Between Disneyland and California Adventure, there are more than 150 menus, offering more than 8,500 food options. Here’s a quick breakdown of the food scene, plus some insider tips and tricks to keep you well fed while you maximize your time at the parks.
Only at Disneyland
One of the best things about Disney parks is the way they’re organized by theme—fantasy, frontier, future, and so on—and how thoroughly those themes carry throughout everything, including the food. From the jambalaya at New Orleans Square’s French Market Restaurant to the Star Wars-inspired fare at Galaxy’s Edge, the menus are as on-theme as the rides. Flo’s V8 Cafe is faithfully reconstructed from Pixar’s Cars movies; Fantasyland’s Red Rose Taverne is straight out of Beauty and the Beast; and at Pixar Pier, you can get an Angry Dog inspired by Inside Out.

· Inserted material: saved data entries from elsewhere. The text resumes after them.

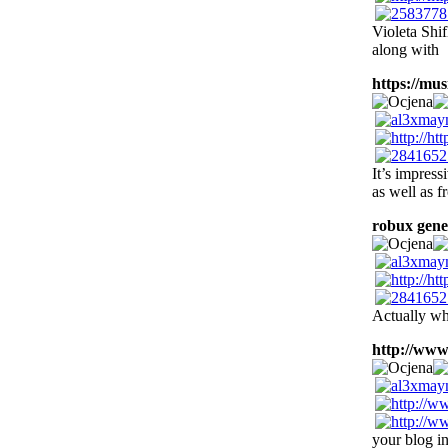
Violeta Shif
along with
https://musi
It’s impress
as well as f
robux gene
Actually wh
http://www
your blog in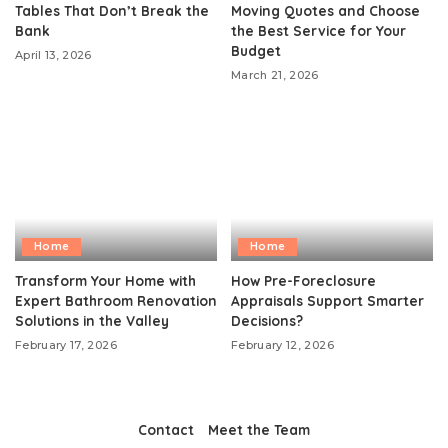
Tables That Don’t Break the
Moving Quotes and Choose
Bank
the Best Service for Your
Budget
April 13, 2026
March 21, 2026
Home
Home
Transform Your Home with
How Pre-Foreclosure
Expert Bathroom Renovation
Appraisals Support Smarter
Solutions in the Valley
Decisions?
February 17, 2026
February 12, 2026
Contact
Meet the Team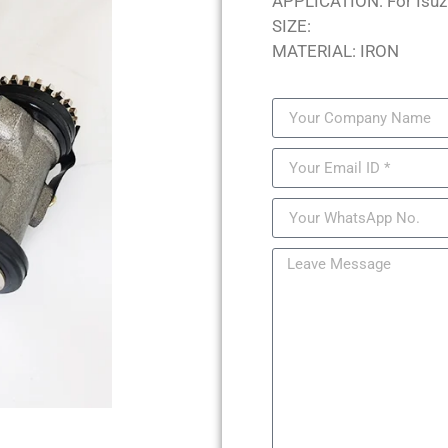
APPLICATION: For Isuz
SIZE:
MATERIAL: IRON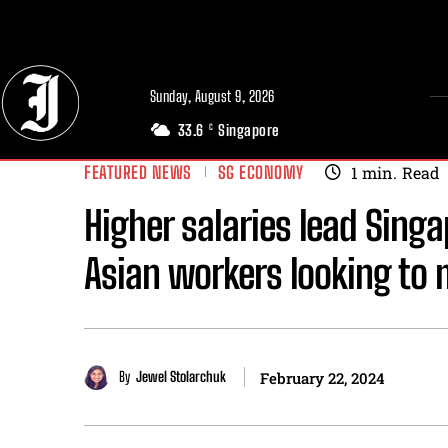
// Adds dimensions UUID, Author and Topic into GA4
Sunday, August 9, 2026
33.6
Singapore
C
FEATURED NEWS
SG ECONOMY
1
min.
Read
Higher salaries lead Sing
Asian workers looking to
By
Jewel Stolarchuk
February 22, 2024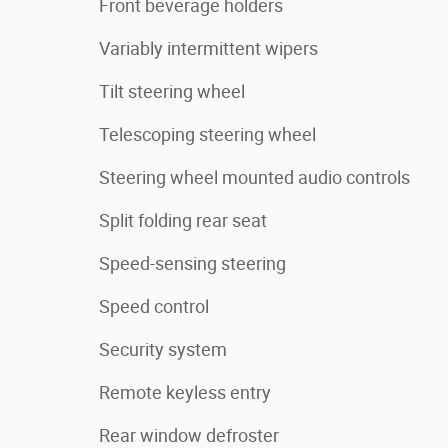
Front beverage holders
Variably intermittent wipers
Tilt steering wheel
Telescoping steering wheel
Steering wheel mounted audio controls
Split folding rear seat
Speed-sensing steering
Speed control
Security system
Remote keyless entry
Rear window defroster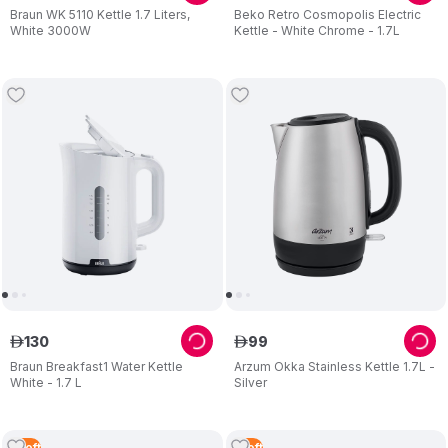
Braun WK 5110 Kettle 1.7 Liters,
Beko Retro Cosmopolis Electric
White 3000W
Kettle - White Chrome - 1.7L
130
99
ê
ê
Braun Breakfast1 Water Kettle
Arzum Okka Stainless Kettle 1.7L -
White - 1.7 L
Silver
5
Left
1
Left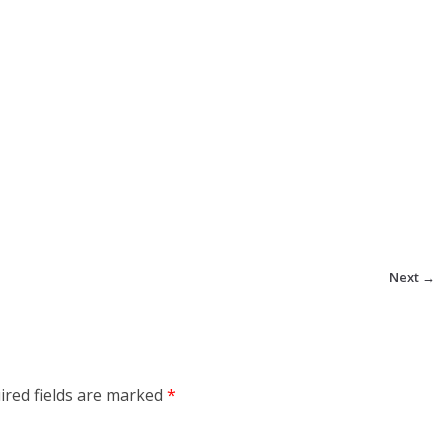
Next →
ired fields are marked
*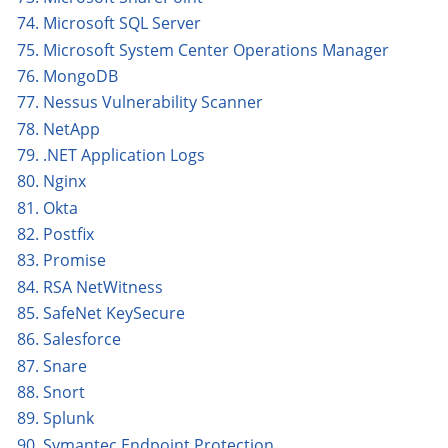
74. Microsoft SQL Server
75. Microsoft System Center Operations Manager
76. MongoDB
77. Nessus Vulnerability Scanner
78. NetApp
79. .NET Application Logs
80. Nginx
81. Okta
82. Postfix
83. Promise
84. RSA NetWitness
85. SafeNet KeySecure
86. Salesforce
87. Snare
88. Snort
89. Splunk
90. Symantec Endpoint Protection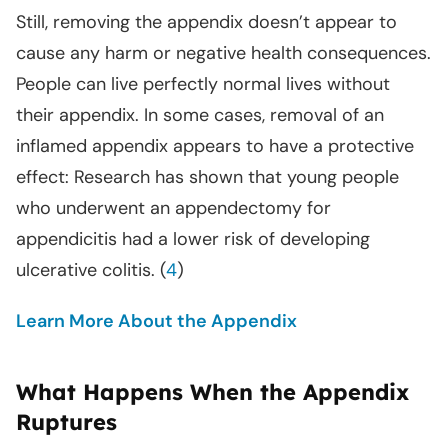
Still, removing the appendix doesn’t appear to
cause any harm or negative health consequences.
People can live perfectly normal lives without
their appendix. In some cases, removal of an
inflamed appendix appears to have a protective
effect: Research has shown that young people
who underwent an appendectomy for
appendicitis had a lower risk of developing
ulcerative colitis. (
4
)
Learn More About the Appendix
What Happens When the Appendix
Ruptures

The food also stays on-theme when it comes to special events. During California Adventure’s springtime Food & Wine Festival and wintertime Festival of Holidays, visitors get a keepsake “tasting passport,” which gets stamped when you try something such as, say, jalapeño latkes with chipotle crema. The holiday passport is color-coded to encourage you to sample foods served in different cultures at the end of the year: Christmas, Hanukkah, Diwali, Kwanzaa, and Navidad. At the Lunar New Year celebration, which spans January and February, Asian-inspired treats—think Mickey-shaped tea tarts and char siu pork bao—shine. Around Halloween, you can load up on limited-time goodies like eerie graveyard cupcakes and Jack Skellington cake pops.
Beyond the themed food offerings, there are treats as distinctively Disney as those mouse-eared hats: Dole whip, churros, massive pickles, meaty turkey legs, hot popcorn, and Mickey-shaped pretzels (of which park goers gobble more than 800,000 a year).